To provide the dictionary as input, we can use the option below:

tree_info_path

tree information file (.csv)

count_list_path

lists of the name of input files (.csv)

count_path

directory path of the input files

y_path

y path (.csv) (not required for prediction)

idx_path

index path for repetation (.csv)

data_path

directory path of the index and y file

To provide one configuration file, we can use the options below:

tree_info_path

tree information file (.csv)

x_path

input path (.csv)

y_path

y path (.csv) (not required for prediction)

data_path

directory path of the index, x and y file

path_info[‘model_info’]

weight

weight file name (.h5)

evaluation

evaluation file name (.npy) (not required for prediction)

model_dir

base directory path for the model (weight, evaluation)

history

history file name for the history value of each evaluation metric from the training (.json).
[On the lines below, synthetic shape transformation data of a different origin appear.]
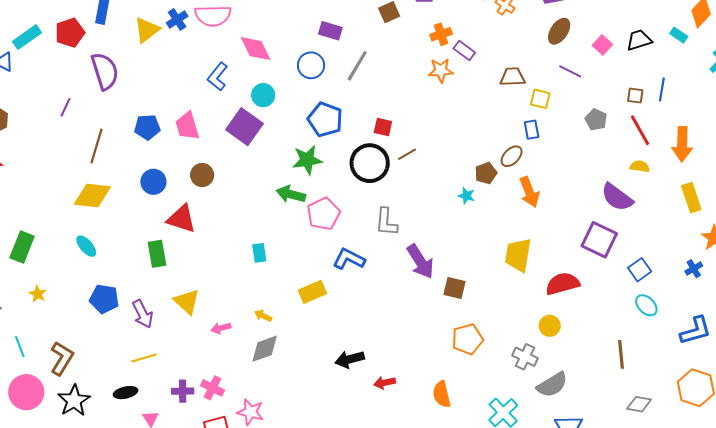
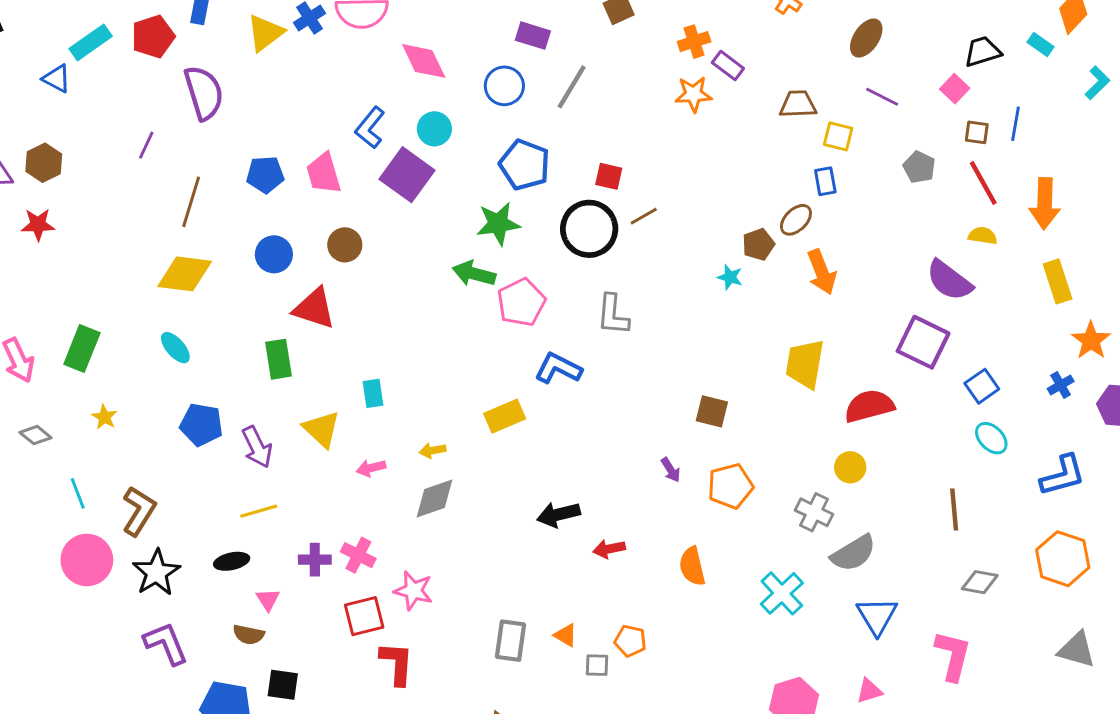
pink square: (602, 45) -> (955, 89), moved
blue L-shape: (218, 77) -> (370, 128), moved
cyan rectangle: (259, 253) -> (373, 393), moved
purple arrow: (420, 262) -> (671, 470), moved, size x0.5
yellow arrow: (263, 316) -> (433, 450), turned -36

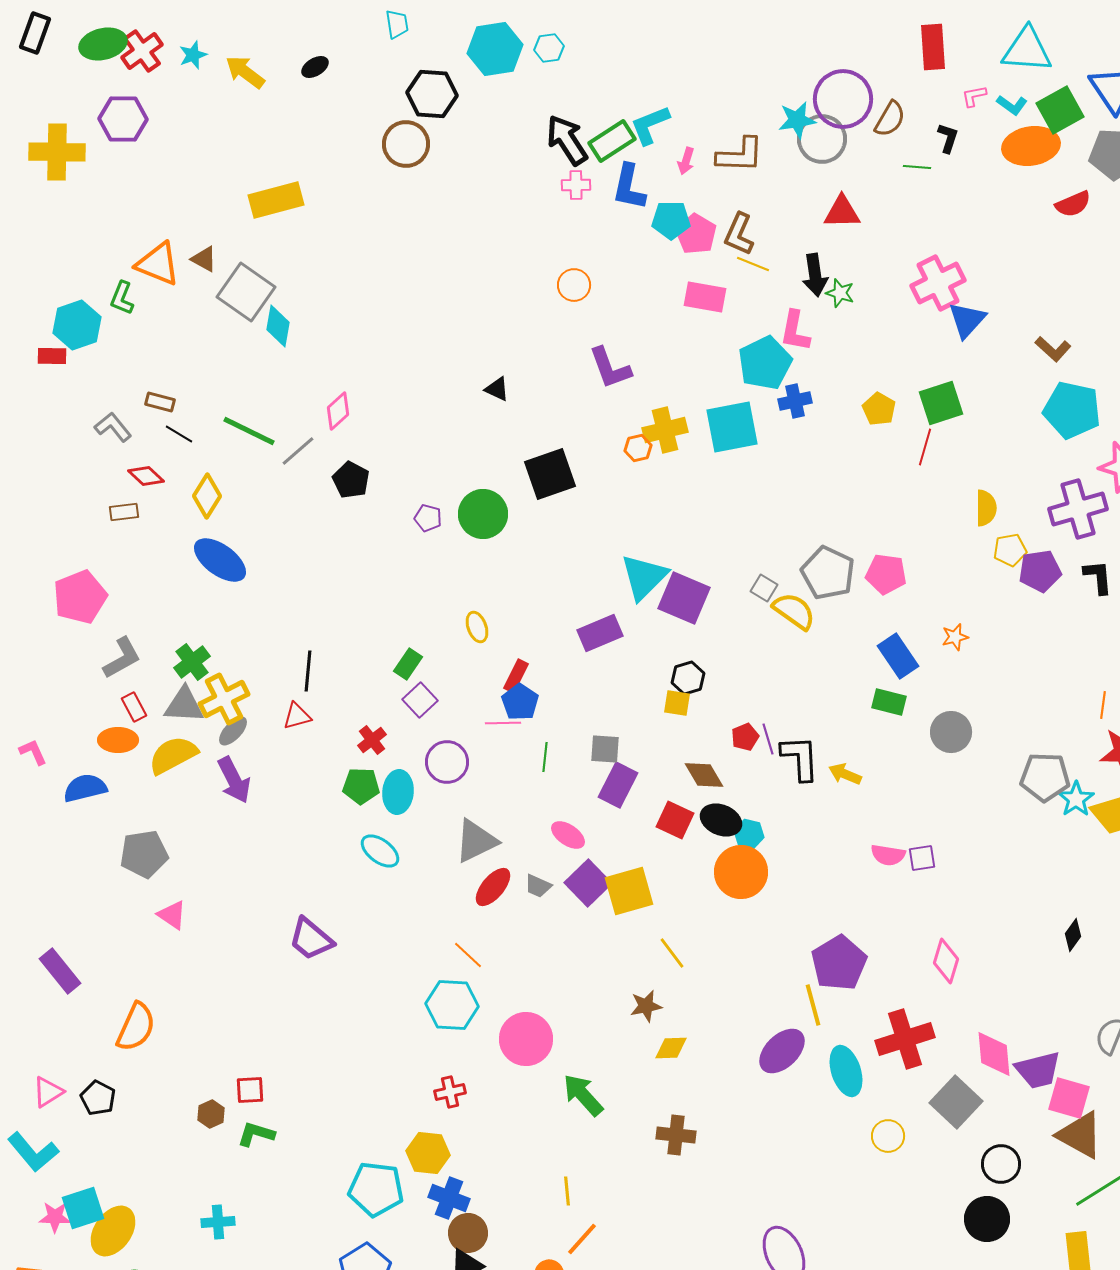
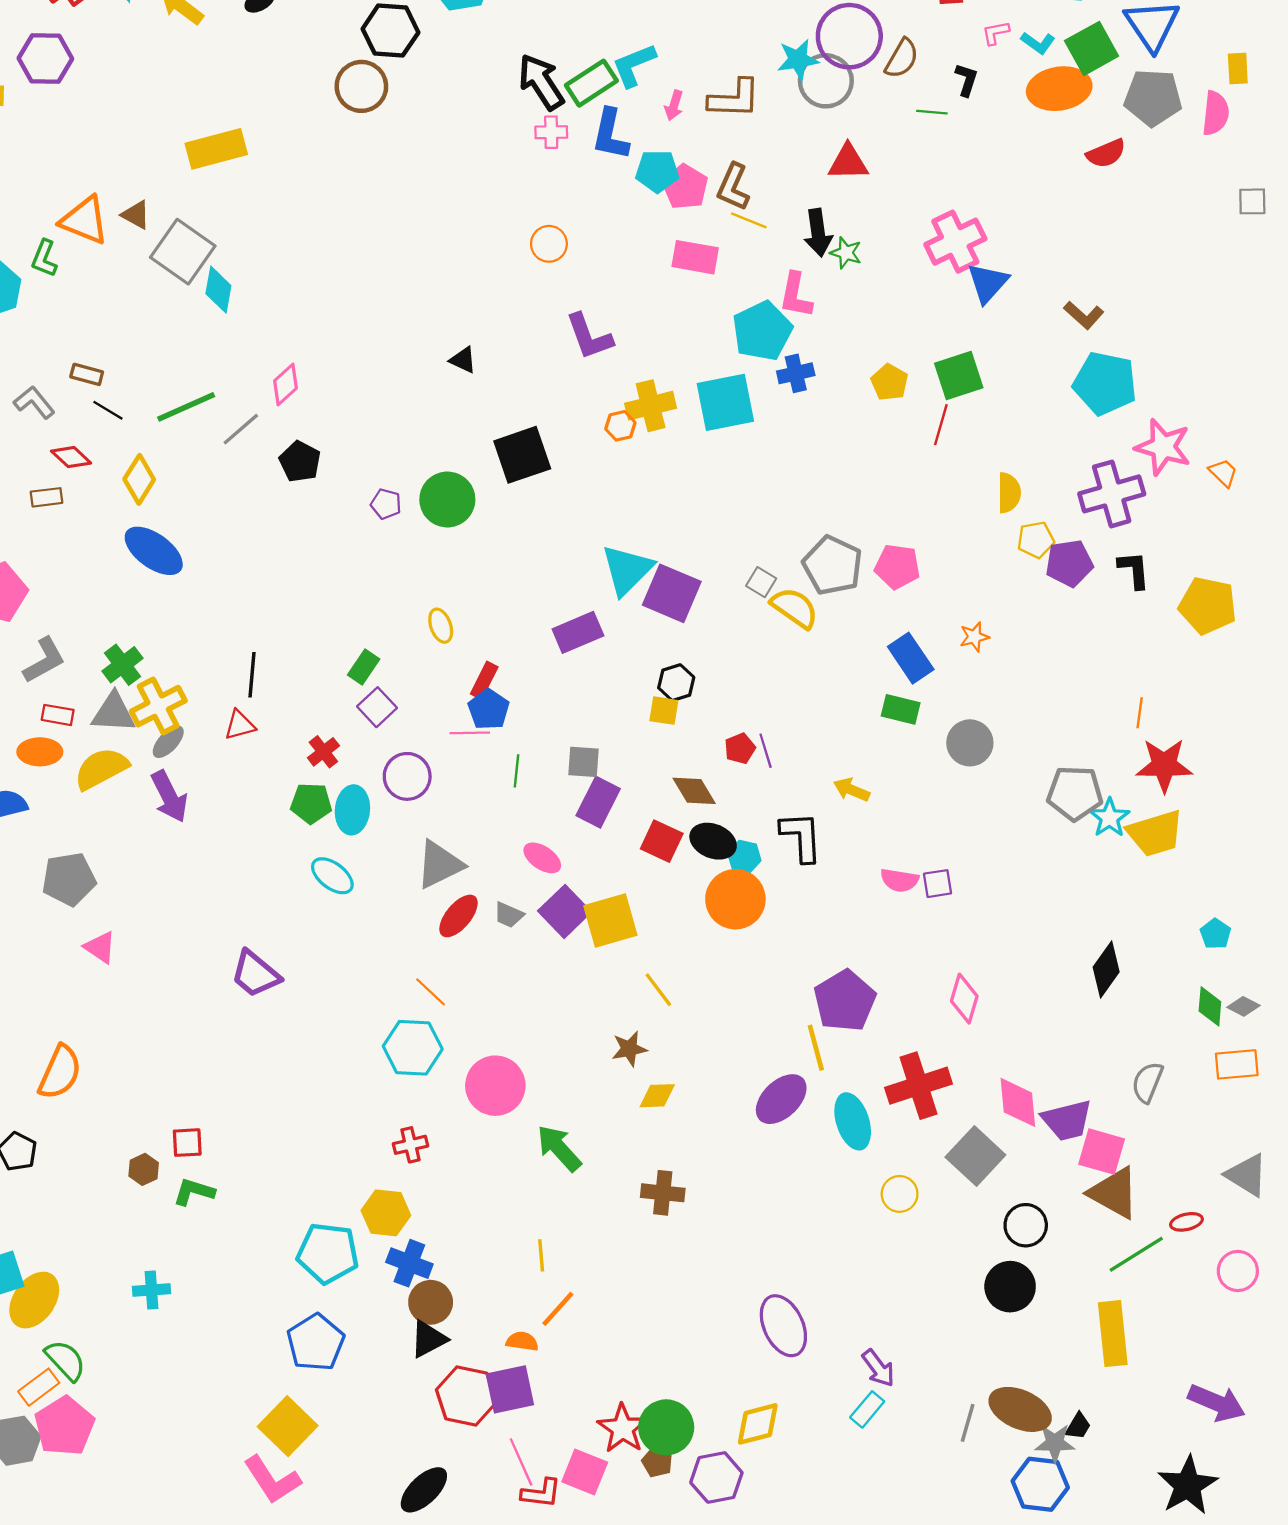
green line: (249, 431) -> (186, 407), turned -50
red rectangle: (134, 707) -> (58, 715), turned -52
black L-shape: (800, 758) -> (801, 837), moved
black diamond: (1073, 935) -> (1106, 970), size x1.5

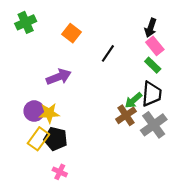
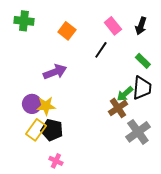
green cross: (26, 22) -> (24, 21), turned 30
pink rectangle: (155, 46) -> (113, 26), moved
gray cross: (154, 125) -> (138, 132), moved

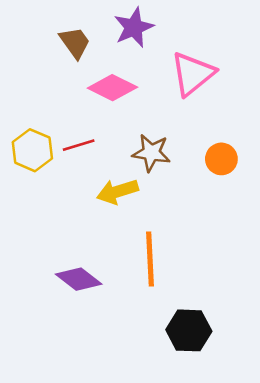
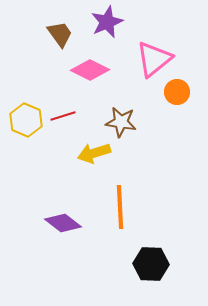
orange circle: (221, 159) -> (177, 92), moved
If not setted, deepbiome will not save the history of the network training.

Warning

If you want to use sub-directories in the path (for example, “weight”=”weight/weight.h5”, “history”=”history/hist.h5”, “model_dir”=”./”), you should have to make the sub-directories “./weight” and “./history” before running the code.

Example for the path_info for the list of inputs

This is the example of the configuration dictionary: path_info dictionary

path_info = {
    'data_info': {
        'count_list_path': 'data/simulation/gcount_list.csv',
        'count_path': 'data/simulation/count',
        'data_path': 'data/simulation/s2/',
        'idx_path': 'data/simulation/s2/idx.csv',
        'tree_info_path': 'data/genus48/genus48_dic.csv',
        'x_path': '',
        'y_path': 'y.csv'
    },
    'model_info': {
        'model_dir': './simulation_s2/simulation_s2_deepbiome/',
        'weight': 'weight/weight.h5',
        'history': 'hist.json',
        'evaluation': 'eval.npy'
    }
}

This is the example of the configuration file: path_info.cfg

[data_info]
data_path = data/simulation/s2/
tree_info_path = data/genus48/genus48_dic.csv
idx_path = data/simulation/s2/idx.csv
count_list_path = data/simulation/gcount_list.csv
count_path = data/simulation/count
y_path = y.csv

[model_info]
model_dir = ./simulation_s2/simulation_s2_deepbiome/
weight = weight/weight.h5
history = historys/hist.json
evaluation = eval.npy

Example for the path_info for the one input file

This is the example of the configuration dictionary: path_info dictionary

path_info = {
    'data_info': {
        'data_path': '../../data/pulmonary/',
        'tree_info_path': '../../data/genus48/genus48_dic.csv',
        'x_path': 'X.csv',
        'y_path': 'y.csv'
    },
    'model_info': {
        'model_dir': './',
        'weight': 'weight/weight.h5',
        'history':'history/hist.json',
        'evaluation': 'eval.npy',
    }
}

This is the example of the configuration file: path_info.cfg

[data_info]
data_path = ../../data/pulmonary/
tree_info_path = ../../data/genus48/genus48_dic.csv
x_path = X.csv
y_path = y.csv

[model_info]
model_dir = ./
weight = weight/weight.h5
history = history/hist.json
evaluation = eval.npy

Hint

See Example for reference about the configuration file example for various problems.